Data Visualization First Steps Data Visualization Use-Cases
Transcript from the "Data Visualization Use-Cases" Lesson
>> So, okay, data visualization is what we are here to talk about, but why? What are we even talking about? What is data viz and why should we as software developers even care about it in the first place? Well, we've heard a couple of reasons already so far.
[00:00:15] But, let's go through and take a look at a few ways we can understand data viz and how it relates to our day to day in the world of software development. So, one way we could characterize data visualization is as the process of translating data to graphical representation.
[00:00:38] Not only is that kind of a yawn inducing definition, but it also doesn't really tell us a lot about what the interesting value of data viz is. So okay, yes, we have some data and we want a graphical representation of it but why does that matter? Why isn't it easier to just look at the data itself instead of looking at a graphical representation of it?
[00:01:02] Well, one reason is because our bosses ask us to build data visualizations so that we can put together things like dashboards or insight charts in the web apps that we're being tasked with building in our day to day work. So one thing we could say is that, well as front end developers, we often have to put visualizations into the sites that we're building.
[00:01:25] Whether it be for internal tooling to kind of understand our systems better, or whether it be because the app that we're building wants to expose some kind of information to users about the data that they care about. And so that means that it is also, as we said before a very relevant skill especially in the front end world but I would say for software developers in general, it is a really nice addition to have on your resume because it pops up in, sometimes it is an entire job, right?

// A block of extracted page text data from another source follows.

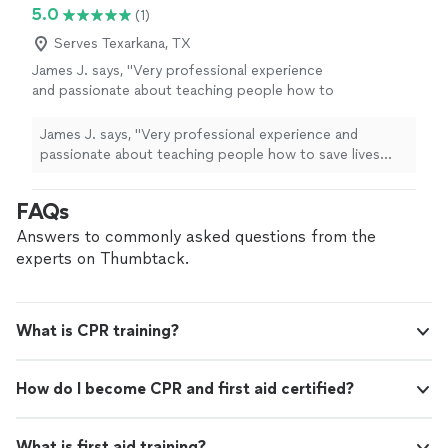
5.0
(1)
Serves Texarkana, TX
James J. says, "
Very professional experience
and passionate about teaching people how to
save lives looking forward to more updated
training
from
CPR
Mobile Intructors
"
See
James J. says, "
Very professional experience and
more
passionate about teaching people how to save lives
looking forward to more updated
training
from
CPR
Mobile Intructors
"
FAQs
Answers to commonly asked questions from the
experts on Thumbtack.
What is CPR training?
How do I become CPR and first aid certified?
What is first aid training?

[00:02:00] Of being a data visualization developer. But sometimes, even if you're doing front end or full stack development, and most of the time you are building those apps. And take a look at a few ways we can understand data viz and how it relates to our day to day.
[00:02:16] Got it. And that's because the reason that we care about making these graphical representations of data, is that by visualizing data, we, human creatures with are very visual perception are more quickly and accurately able to discover meaning and patterns in that data. Than if we were just looking at rows and rows of numbers.
[00:02:41] And so this means that data visualization essentially lets us more easily and more quickly discover meanings and patterns And then give us the insights. So the answers to the questions that we have that will help us in our day to day, whether that's as developers and we're gonna to look at some of the questions that we can answer with data and data visualization being a very effective way to find those answers.
[00:03:08] But also, again for our users, right? If we're building apps and we want our users to be able to get insight into their own data or the things that they care about, using graphical representations of data is a really great way to quickly convey that meaning, that insight to the audience's that we're trying to help out.
[00:03:30] Okay, so let's take a look at an example here. We have data, we're swimming in it these days, right? It is just coming out our ears. We have so much of it, but finding meaning within it, that's the challenging part. So if we're looking at this data here, what do folks notice about this data?
[00:03:48] Got some rows, got some stuff in here. Shout it out or in the chat, feel free to drop it in, what do you notice here? What does this data say to you? What do you discover from looking at these rows? Anything? So I'm seeing some URLs here and, they have GitHub in them.
[00:04:13] So it looks like this has something to do with GitHub maybe. I also see spelt Js. So it looks like maybe something to do with the spelt GitHub repo.
>> Someone said requesting data from the GitHub API.
>> Yep, exactly, requesting data from the GitHub API. I don't know, there's some Shah's going on there some more URL stuff.
[00:04:35] There are some status, there's a status column here, everything is completed, success. Okay, now I'm seeing the word test, so maybe this has something to do with tests running. But I don't know about you all, but I'm not immediately getting a lot of value from this data. I'm not immediately seeing any kind of patterns or knowing what I should be understanding.
[00:04:59] I've so far gathered, maybe this has to do with tests running on the spelt JS repo on GitHub, maybe, but I don't really know too much more than that. Now, what we look at it graphically? So this is the same data, but visualized. So what can we see here?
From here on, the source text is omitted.